I am stuck in the same bind that many people trying to use this script are in. My site is hosted on a shared server at a hosting company. We are not able to increase the amount of memory available to the process. Based on the other threads I've seen in these forums, it appears 32k is a standard amount we all get allocated.
I'm looking to do two things: (1) figure out a way I can index my site given the constraints I have and (2) offer suggestions for improving the script so it will work under lower memory constraints.
(1) I bought this script because I want to index more then just 100 pages of my site. Given the memory constraints, that's about all I get. If I go another level deeper, I fun out of memory. If all I get is 100 pages, this script isn't much use to me. Is it possible to run this script on one of my personal machines that I have control over and can set the memory to whatever I want and have it index a web site that is on a different machine (the site on the hosted server)? I assume I can. However, the resulting files will be saved on my local machine, correct? So, does this mean I will have to write a batch job to call the sitemap script, then when its done ftp the files, and when that's done ping Google?
(2) I haven't looked at the code of the script yet, but I will assume you are not already doing these things.
(2a) Have you considered some sort of compression algorithm to make the URL list take up less space in memory?

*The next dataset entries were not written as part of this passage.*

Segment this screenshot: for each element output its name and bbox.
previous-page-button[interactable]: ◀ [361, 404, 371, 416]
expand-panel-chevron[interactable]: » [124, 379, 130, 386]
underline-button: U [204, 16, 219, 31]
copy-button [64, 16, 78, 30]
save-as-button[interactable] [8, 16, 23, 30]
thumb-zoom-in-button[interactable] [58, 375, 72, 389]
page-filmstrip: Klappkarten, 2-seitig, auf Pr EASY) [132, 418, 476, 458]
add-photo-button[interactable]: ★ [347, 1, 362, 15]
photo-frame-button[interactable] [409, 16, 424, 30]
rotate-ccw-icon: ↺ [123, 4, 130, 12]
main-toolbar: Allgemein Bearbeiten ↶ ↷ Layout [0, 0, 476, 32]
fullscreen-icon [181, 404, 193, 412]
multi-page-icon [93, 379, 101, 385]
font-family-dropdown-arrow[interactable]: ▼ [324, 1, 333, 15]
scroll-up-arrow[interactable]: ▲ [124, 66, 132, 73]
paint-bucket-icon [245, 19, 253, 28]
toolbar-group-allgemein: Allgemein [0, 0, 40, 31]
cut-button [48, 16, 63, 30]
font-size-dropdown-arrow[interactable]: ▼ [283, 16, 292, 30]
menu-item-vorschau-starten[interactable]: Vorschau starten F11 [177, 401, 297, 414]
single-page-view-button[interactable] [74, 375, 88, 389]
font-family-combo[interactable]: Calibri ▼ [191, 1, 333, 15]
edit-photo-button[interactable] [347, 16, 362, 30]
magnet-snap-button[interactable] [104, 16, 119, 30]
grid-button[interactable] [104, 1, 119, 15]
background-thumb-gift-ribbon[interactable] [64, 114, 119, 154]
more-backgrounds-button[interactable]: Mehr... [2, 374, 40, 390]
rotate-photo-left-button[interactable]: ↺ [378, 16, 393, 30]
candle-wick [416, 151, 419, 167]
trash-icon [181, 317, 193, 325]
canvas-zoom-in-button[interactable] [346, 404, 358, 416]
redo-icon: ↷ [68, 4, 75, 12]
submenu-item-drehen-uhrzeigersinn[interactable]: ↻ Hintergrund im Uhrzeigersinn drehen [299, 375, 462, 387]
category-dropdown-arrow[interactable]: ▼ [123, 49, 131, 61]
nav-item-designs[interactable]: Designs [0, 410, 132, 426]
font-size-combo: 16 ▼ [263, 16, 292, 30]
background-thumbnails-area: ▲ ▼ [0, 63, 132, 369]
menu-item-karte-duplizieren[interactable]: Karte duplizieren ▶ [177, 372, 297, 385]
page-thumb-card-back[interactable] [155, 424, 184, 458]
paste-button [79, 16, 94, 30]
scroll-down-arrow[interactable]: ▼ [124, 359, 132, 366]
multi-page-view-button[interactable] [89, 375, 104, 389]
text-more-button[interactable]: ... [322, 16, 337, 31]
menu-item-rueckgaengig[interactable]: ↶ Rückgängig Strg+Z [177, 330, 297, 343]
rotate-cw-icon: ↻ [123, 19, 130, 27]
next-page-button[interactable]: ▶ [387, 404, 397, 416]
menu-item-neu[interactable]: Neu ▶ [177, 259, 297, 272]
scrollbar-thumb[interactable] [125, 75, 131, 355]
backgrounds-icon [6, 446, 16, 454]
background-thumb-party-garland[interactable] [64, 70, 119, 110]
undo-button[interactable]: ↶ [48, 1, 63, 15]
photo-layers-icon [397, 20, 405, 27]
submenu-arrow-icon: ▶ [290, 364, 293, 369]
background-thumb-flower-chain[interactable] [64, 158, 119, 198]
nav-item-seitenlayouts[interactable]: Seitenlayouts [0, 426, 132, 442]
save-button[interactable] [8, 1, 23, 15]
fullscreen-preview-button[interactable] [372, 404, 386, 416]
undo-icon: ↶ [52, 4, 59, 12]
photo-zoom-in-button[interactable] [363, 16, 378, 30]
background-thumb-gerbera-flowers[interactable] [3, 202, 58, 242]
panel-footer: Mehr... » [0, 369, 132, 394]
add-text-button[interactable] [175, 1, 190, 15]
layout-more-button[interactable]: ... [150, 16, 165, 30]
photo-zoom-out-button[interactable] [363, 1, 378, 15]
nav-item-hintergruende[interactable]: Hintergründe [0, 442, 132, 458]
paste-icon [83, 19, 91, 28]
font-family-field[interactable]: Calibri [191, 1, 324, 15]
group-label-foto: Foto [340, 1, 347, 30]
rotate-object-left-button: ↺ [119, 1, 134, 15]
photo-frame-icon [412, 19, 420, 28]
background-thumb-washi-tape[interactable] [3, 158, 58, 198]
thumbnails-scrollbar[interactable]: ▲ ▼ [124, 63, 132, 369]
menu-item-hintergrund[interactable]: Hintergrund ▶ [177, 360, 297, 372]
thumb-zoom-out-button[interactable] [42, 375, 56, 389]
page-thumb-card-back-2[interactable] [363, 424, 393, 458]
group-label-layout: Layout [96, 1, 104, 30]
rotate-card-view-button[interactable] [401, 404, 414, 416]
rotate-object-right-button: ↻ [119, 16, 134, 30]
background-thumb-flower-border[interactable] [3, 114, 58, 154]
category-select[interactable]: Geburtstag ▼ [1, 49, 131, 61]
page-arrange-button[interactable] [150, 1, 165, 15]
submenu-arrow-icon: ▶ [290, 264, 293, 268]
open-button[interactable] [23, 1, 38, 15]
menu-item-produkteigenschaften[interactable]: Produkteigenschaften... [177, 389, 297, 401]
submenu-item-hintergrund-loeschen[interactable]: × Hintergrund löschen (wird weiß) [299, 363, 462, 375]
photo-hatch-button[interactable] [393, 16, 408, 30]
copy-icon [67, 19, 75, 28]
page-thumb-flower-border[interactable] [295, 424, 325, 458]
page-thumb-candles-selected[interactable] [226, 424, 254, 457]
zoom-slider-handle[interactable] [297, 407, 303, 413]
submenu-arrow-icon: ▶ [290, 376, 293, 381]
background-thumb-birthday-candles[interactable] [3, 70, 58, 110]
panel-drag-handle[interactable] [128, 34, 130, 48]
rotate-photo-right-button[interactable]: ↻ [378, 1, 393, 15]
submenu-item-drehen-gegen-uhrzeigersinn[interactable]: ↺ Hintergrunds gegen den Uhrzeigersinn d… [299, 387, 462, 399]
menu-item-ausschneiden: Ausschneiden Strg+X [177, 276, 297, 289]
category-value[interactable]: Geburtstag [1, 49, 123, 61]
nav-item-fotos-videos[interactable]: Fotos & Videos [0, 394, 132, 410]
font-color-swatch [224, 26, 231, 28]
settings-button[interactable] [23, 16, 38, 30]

(2b) Have you considered adding a config value indicating the max memory the script should use and then if the process requires more then that much memory, it starts reading/writing the urls to disk? It would take longer, but at least it would work. Rather then have 1 huge growing file of URLs which would start taking way to long to process to check each url, look at using a bunch of smaller files. Take the URL and add the ASCII values of each character in the URL, then MOD 1000. Create/open the file with the name that includes that mathematical result, say tmp743.txt, and read the URLs from the file one at a time to see if any match. If no match is found, add this URL to the end of the file. If you combine this with 2a, it will go even faster.